• Required action: Transcribe the entries below without alteration.

• Information provided:
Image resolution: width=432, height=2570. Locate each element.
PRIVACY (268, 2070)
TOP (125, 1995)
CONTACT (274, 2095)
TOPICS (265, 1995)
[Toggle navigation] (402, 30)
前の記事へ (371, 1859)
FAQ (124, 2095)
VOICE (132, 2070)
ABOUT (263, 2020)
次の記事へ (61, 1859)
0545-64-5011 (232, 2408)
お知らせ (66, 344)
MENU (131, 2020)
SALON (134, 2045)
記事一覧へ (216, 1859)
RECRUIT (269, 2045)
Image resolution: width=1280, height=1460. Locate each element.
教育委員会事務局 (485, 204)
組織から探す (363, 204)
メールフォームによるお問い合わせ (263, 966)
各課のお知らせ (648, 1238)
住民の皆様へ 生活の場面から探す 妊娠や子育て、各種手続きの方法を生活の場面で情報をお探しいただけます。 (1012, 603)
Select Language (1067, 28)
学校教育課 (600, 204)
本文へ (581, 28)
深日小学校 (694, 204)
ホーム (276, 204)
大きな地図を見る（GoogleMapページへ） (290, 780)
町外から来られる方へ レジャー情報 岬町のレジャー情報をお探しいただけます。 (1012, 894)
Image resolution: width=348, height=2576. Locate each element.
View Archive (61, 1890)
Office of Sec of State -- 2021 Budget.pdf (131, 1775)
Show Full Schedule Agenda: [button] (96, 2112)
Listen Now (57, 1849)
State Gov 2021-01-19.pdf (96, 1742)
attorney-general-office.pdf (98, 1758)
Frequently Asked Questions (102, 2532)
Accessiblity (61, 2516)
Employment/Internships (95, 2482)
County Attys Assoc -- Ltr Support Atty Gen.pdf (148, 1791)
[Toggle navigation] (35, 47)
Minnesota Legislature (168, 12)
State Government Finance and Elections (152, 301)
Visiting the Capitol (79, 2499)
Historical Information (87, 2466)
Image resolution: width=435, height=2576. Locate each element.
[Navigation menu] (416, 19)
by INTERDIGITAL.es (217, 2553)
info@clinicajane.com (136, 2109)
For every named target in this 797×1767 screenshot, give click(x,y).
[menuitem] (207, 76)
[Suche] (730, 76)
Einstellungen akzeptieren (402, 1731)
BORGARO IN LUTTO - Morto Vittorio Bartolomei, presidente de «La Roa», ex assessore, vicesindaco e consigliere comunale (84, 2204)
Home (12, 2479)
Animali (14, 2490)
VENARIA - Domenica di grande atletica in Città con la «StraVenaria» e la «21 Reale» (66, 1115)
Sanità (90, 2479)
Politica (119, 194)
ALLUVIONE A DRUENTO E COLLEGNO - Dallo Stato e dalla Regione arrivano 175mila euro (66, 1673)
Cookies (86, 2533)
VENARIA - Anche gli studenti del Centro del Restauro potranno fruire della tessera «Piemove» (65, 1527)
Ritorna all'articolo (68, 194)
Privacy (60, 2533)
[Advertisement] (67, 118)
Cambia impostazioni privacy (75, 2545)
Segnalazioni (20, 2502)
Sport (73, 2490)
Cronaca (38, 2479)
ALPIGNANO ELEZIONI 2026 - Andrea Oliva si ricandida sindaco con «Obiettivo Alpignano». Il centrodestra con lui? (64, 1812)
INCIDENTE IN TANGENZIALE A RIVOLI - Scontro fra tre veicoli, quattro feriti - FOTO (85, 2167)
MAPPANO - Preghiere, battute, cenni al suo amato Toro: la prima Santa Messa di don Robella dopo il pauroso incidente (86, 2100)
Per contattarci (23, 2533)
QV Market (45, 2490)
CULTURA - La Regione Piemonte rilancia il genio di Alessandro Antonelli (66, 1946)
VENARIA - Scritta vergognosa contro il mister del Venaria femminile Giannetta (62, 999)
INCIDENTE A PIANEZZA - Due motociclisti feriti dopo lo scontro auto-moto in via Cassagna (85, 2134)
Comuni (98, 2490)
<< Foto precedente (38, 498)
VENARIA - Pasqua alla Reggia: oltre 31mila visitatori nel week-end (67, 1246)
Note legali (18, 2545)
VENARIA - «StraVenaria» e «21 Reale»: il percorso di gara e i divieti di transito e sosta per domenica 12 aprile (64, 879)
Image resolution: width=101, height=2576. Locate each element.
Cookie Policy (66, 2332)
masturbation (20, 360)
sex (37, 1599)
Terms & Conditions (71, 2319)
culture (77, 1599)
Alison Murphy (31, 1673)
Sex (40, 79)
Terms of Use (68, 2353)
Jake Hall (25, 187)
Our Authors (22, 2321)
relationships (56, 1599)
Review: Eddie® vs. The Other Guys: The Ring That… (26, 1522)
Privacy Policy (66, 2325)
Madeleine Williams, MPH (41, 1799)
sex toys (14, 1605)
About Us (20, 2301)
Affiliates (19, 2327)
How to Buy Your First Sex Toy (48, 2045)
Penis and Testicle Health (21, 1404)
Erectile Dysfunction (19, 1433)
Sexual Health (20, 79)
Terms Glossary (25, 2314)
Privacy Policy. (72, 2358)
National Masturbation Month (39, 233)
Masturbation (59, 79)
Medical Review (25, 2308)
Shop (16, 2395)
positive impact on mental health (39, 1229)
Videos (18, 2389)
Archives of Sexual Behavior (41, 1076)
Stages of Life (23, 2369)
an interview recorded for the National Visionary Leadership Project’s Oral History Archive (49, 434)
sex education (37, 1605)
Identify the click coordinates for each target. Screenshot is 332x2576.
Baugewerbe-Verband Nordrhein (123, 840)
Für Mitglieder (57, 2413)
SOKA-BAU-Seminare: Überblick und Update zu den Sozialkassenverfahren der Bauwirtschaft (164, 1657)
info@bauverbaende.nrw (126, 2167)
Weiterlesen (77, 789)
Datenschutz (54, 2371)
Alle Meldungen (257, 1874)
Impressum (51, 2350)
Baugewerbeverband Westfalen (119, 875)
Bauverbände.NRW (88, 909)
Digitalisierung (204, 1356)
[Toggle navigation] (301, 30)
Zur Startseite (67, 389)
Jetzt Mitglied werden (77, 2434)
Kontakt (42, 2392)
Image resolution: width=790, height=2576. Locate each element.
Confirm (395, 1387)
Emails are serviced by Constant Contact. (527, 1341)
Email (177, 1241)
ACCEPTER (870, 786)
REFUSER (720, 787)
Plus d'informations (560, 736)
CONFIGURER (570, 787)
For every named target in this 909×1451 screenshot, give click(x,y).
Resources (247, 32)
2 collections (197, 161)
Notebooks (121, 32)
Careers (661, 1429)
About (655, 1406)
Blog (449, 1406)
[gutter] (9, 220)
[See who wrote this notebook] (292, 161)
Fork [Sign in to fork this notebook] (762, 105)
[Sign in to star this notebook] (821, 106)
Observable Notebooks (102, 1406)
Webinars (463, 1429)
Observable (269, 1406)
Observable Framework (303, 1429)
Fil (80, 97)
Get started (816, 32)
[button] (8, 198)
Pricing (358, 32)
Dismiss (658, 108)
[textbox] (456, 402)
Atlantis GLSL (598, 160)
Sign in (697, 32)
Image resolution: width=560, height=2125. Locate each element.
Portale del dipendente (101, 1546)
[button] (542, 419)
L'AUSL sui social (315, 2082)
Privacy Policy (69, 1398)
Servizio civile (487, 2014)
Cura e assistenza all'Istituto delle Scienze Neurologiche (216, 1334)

• Your response:
Image resolution: width=432, height=2570. Locate each element.
PRIVACY (268, 2070)
TOP (125, 1995)
CONTACT (274, 2095)
TOPICS (265, 1995)
[Toggle navigation] (402, 30)
前の記事へ (371, 1859)
FAQ (124, 2095)
VOICE (132, 2070)
ABOUT (263, 2020)
次の記事へ (61, 1859)
0545-64-5011 (232, 2408)
お知らせ (66, 344)
MENU (131, 2020)
SALON (134, 2045)
記事一覧へ (216, 1859)
RECRUIT (269, 2045)
Image resolution: width=1280, height=1460. Locate each element.
教育委員会事務局 (485, 204)
組織から探す (363, 204)
メールフォームによるお問い合わせ (263, 966)
各課のお知らせ (648, 1238)
住民の皆様へ 生活の場面から探す 妊娠や子育て、各種手続きの方法を生活の場面で情報をお探しいただけます。 (1012, 603)
Select Language (1067, 28)
学校教育課 (600, 204)
本文へ (581, 28)
深日小学校 (694, 204)
ホーム (276, 204)
大きな地図を見る（GoogleMapページへ） (290, 780)
町外から来られる方へ レジャー情報 岬町のレジャー情報をお探しいただけます。 (1012, 894)
Image resolution: width=348, height=2576. Locate each element.
View Archive (61, 1890)
Office of Sec of State -- 2021 Budget.pdf (131, 1775)
Show Full Schedule Agenda: [button] (96, 2112)
Listen Now (57, 1849)
State Gov 2021-01-19.pdf (96, 1742)
attorney-general-office.pdf (98, 1758)
Frequently Asked Questions (102, 2532)
Accessiblity (61, 2516)
Employment/Internships (95, 2482)
County Attys Assoc -- Ltr Support Atty Gen.pdf (148, 1791)
[Toggle navigation] (35, 47)
Minnesota Legislature (168, 12)
State Government Finance and Elections (152, 301)
Visiting the Capitol (79, 2499)
Historical Information (87, 2466)
Image resolution: width=435, height=2576. Locate each element.
[Navigation menu] (416, 19)
by INTERDIGITAL.es (217, 2553)
info@clinicajane.com (136, 2109)
For every named target in this 797×1767 screenshot, give click(x,y).
[menuitem] (207, 76)
[Suche] (730, 76)
Einstellungen akzeptieren (402, 1731)
BORGARO IN LUTTO - Morto Vittorio Bartolomei, presidente de «La Roa», ex assessore, vicesindaco e consigliere comunale (84, 2204)
Home (12, 2479)
Animali (14, 2490)
VENARIA - Domenica di grande atletica in Città con la «StraVenaria» e la «21 Reale» (66, 1115)
Sanità (90, 2479)
Politica (119, 194)
ALLUVIONE A DRUENTO E COLLEGNO - Dallo Stato e dalla Regione arrivano 175mila euro (66, 1673)
Cookies (86, 2533)
VENARIA - Anche gli studenti del Centro del Restauro potranno fruire della tessera «Piemove» (65, 1527)
Ritorna all'articolo (68, 194)
Privacy (60, 2533)
[Advertisement] (67, 118)
Cambia impostazioni privacy (75, 2545)
Segnalazioni (20, 2502)
Sport (73, 2490)
Cronaca (38, 2479)
ALPIGNANO ELEZIONI 2026 - Andrea Oliva si ricandida sindaco con «Obiettivo Alpignano». Il centrodestra con lui? (64, 1812)
INCIDENTE IN TANGENZIALE A RIVOLI - Scontro fra tre veicoli, quattro feriti - FOTO (85, 2167)
MAPPANO - Preghiere, battute, cenni al suo amato Toro: la prima Santa Messa di don Robella dopo il pauroso incidente (86, 2100)
Per contattarci (23, 2533)
QV Market (45, 2490)
CULTURA - La Regione Piemonte rilancia il genio di Alessandro Antonelli (66, 1946)
VENARIA - Scritta vergognosa contro il mister del Venaria femminile Giannetta (62, 999)
INCIDENTE A PIANEZZA - Due motociclisti feriti dopo lo scontro auto-moto in via Cassagna (85, 2134)
Comuni (98, 2490)
<< Foto precedente (38, 498)
VENARIA - Pasqua alla Reggia: oltre 31mila visitatori nel week-end (67, 1246)
Note legali (18, 2545)
VENARIA - «StraVenaria» e «21 Reale»: il percorso di gara e i divieti di transito e sosta per domenica 12 aprile (64, 879)
Image resolution: width=101, height=2576. Locate each element.
Cookie Policy (66, 2332)
masturbation (20, 360)
sex (37, 1599)
Terms & Conditions (71, 2319)
culture (77, 1599)
Alison Murphy (31, 1673)
Sex (40, 79)
Terms of Use (68, 2353)
Jake Hall (25, 187)
Our Authors (22, 2321)
relationships (56, 1599)
Review: Eddie® vs. The Other Guys: The Ring That… (26, 1522)
Privacy Policy (66, 2325)
Madeleine Williams, MPH (41, 1799)
sex toys (14, 1605)
About Us (20, 2301)
Affiliates (19, 2327)
How to Buy Your First Sex Toy (48, 2045)
Penis and Testicle Health (21, 1404)
Erectile Dysfunction (19, 1433)
Sexual Health (20, 79)
Terms Glossary (25, 2314)
Privacy Policy. (72, 2358)
National Masturbation Month (39, 233)
Masturbation (59, 79)
Medical Review (25, 2308)
Shop (16, 2395)
positive impact on mental health (39, 1229)
Videos (18, 2389)
Archives of Sexual Behavior (41, 1076)
Stages of Life (23, 2369)
an interview recorded for the National Visionary Leadership Project’s Oral History Archive (49, 434)
sex education (37, 1605)
Identify the click coordinates for each target. Screenshot is 332x2576.
Baugewerbe-Verband Nordrhein (123, 840)
Für Mitglieder (57, 2413)
SOKA-BAU-Seminare: Überblick und Update zu den Sozialkassenverfahren der Bauwirtschaft (164, 1657)
info@bauverbaende.nrw (126, 2167)
Weiterlesen (77, 789)
Datenschutz (54, 2371)
Alle Meldungen (257, 1874)
Impressum (51, 2350)
Baugewerbeverband Westfalen (119, 875)
Bauverbände.NRW (88, 909)
Digitalisierung (204, 1356)
[Toggle navigation] (301, 30)
Zur Startseite (67, 389)
Jetzt Mitglied werden (77, 2434)
Kontakt (42, 2392)
Image resolution: width=790, height=2576. Locate each element.
Confirm (395, 1387)
Emails are serviced by Constant Contact. (527, 1341)
Email (177, 1241)
ACCEPTER (870, 786)
REFUSER (720, 787)
Plus d'informations (560, 736)
CONFIGURER (570, 787)
For every named target in this 909×1451 screenshot, give click(x,y).
Resources (247, 32)
2 collections (197, 161)
Notebooks (121, 32)
Careers (661, 1429)
About (655, 1406)
Blog (449, 1406)
[gutter] (9, 220)
[See who wrote this notebook] (292, 161)
Fork [Sign in to fork this notebook] (762, 105)
[Sign in to star this notebook] (821, 106)
Observable Notebooks (102, 1406)
Webinars (463, 1429)
Observable (269, 1406)
Observable Framework (303, 1429)
Fil (80, 97)
Get started (816, 32)
[button] (8, 198)
Pricing (358, 32)
Dismiss (658, 108)
[textbox] (456, 402)
Atlantis GLSL (598, 160)
Sign in (697, 32)
Image resolution: width=560, height=2125. Locate each element.
Portale del dipendente (101, 1546)
[button] (542, 419)
L'AUSL sui social (315, 2082)
Privacy Policy (69, 1398)
Servizio civile (487, 2014)
Cura e assistenza all'Istituto delle Scienze Neurologiche (216, 1334)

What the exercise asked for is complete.